Sunday, April 27, 2008

Behold the power of beer.

I just finished Ambitious Brew: The story of American beer by Maureen Ogle. I understand Budweiser now (I won't drink it, but I understand it). They've been brewing it with rice for 140 years.

In the first chapter, she describes the Milwaukee discovered by German immigrants in the 1830s:
"In Mettenheim [birthplace of Phillip Best], the land's potential might have remained cocooned in a web of restraints, dominated by lords and princes and worked by peasants burdened by illiteracy, heavy taxes, and impossible rents. Not so in the United States."

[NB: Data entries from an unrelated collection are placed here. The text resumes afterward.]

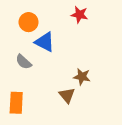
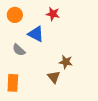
red star: (79, 15) -> (53, 14), moved
orange circle: (29, 22) -> (15, 15), moved

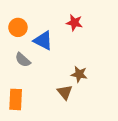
red star: (53, 14) -> (74, 23), moved
orange circle: (15, 15) -> (18, 27), moved

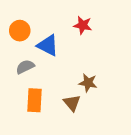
gray semicircle: (23, 60) -> (25, 67), turned 112
orange rectangle: (16, 99) -> (34, 100), moved

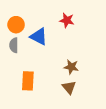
gray semicircle: (25, 67) -> (14, 45), moved, turned -64
brown triangle: (72, 103) -> (69, 87), moved

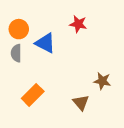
brown star: (71, 67) -> (102, 81), moved
orange rectangle: (28, 81) -> (33, 95), turned 42

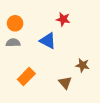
blue triangle: (45, 43) -> (48, 41), moved
gray semicircle: (16, 53) -> (13, 43), turned 88

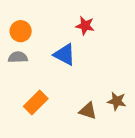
brown star: (83, 65) -> (117, 101), moved
brown triangle: (65, 83) -> (88, 111), turned -32

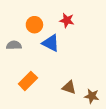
orange circle: (21, 31) -> (34, 25), moved
brown star: (117, 101) -> (92, 96), moved

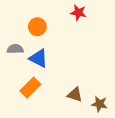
red star: (67, 20) -> (78, 13), moved
blue triangle: (51, 43) -> (39, 58), moved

*blink* Sounds like they were escaping the United States of today, if you substitute "environmentalist wackos and nanny-staters" for "lords and princes" and "endless government regulation" for "illiteracy"...

And she quotes a letter to family back home, written by one Nicholas Frest in 1841:
"One cannot describe how good it is in America. In America one knows nothing about taxes. Here one does not need to worry about beggars as we do in Germany. Here a man works for himself. Here the one is equal to the other."

Unbelievable that he was writing about Chicago! They'll charge you 10% sales tax on a brew, on top of the alcohol, property, and income taxes the pub has already paid and included in the price, and I won't even start on the modern equivalent of "beggars."

Then there were the 1855 anti-German Beer Riots, laws passed throughout the 19th century specifically to keep Germans from drinking beer (while English-Americans were free to swill spirits), and the beatings, rapes, and lynchings of Germans during the early 20th century, and not just during WWI. See how my people have been treated! Make that reparations check out to "Heather." [This paragraph may be satire. Or not, I haven't decided yet.]